◆ **Exercise goal**: Note each line of the listing that contains the string "Facebook", and copy it.
(Data listing)
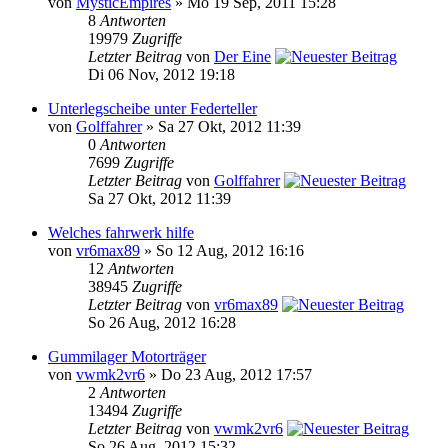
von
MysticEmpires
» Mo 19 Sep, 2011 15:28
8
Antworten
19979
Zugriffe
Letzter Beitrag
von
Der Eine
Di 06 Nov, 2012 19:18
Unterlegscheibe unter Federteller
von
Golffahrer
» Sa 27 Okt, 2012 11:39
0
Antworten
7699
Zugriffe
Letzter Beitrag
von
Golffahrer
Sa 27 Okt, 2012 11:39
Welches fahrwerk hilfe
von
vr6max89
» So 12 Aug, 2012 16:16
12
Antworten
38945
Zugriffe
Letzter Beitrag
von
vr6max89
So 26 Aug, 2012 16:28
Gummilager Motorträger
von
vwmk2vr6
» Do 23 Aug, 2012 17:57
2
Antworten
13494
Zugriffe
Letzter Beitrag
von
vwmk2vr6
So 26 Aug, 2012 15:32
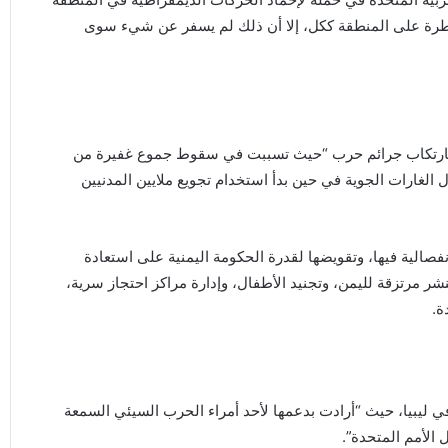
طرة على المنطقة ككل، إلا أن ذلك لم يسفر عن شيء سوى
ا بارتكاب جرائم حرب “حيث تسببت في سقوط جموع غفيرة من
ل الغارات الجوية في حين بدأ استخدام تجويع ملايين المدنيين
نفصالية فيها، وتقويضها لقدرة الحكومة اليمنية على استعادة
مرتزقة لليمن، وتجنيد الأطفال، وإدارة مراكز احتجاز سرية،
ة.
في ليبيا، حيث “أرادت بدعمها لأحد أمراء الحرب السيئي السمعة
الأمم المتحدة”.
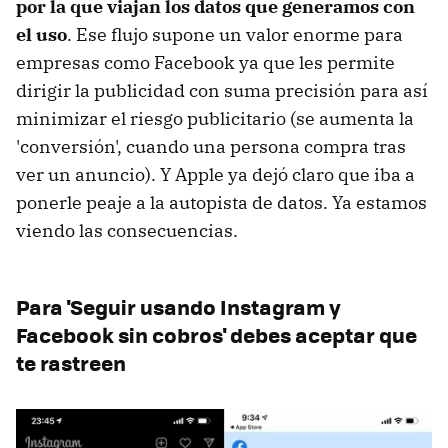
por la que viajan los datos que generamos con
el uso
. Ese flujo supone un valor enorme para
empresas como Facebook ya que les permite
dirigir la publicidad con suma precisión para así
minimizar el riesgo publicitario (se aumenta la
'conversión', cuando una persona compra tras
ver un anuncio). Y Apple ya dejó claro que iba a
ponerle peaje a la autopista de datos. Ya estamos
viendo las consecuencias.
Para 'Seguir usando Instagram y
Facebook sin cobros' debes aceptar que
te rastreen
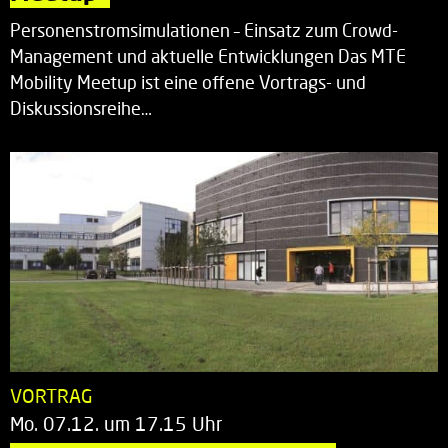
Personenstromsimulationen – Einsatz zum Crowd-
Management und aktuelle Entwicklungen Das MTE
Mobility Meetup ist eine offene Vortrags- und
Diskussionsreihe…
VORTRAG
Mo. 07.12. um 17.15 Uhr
(End Data listing)
◆ **Completed exercise**:
empresas como Facebook ya que les permite
Facebook sin cobros' debes aceptar que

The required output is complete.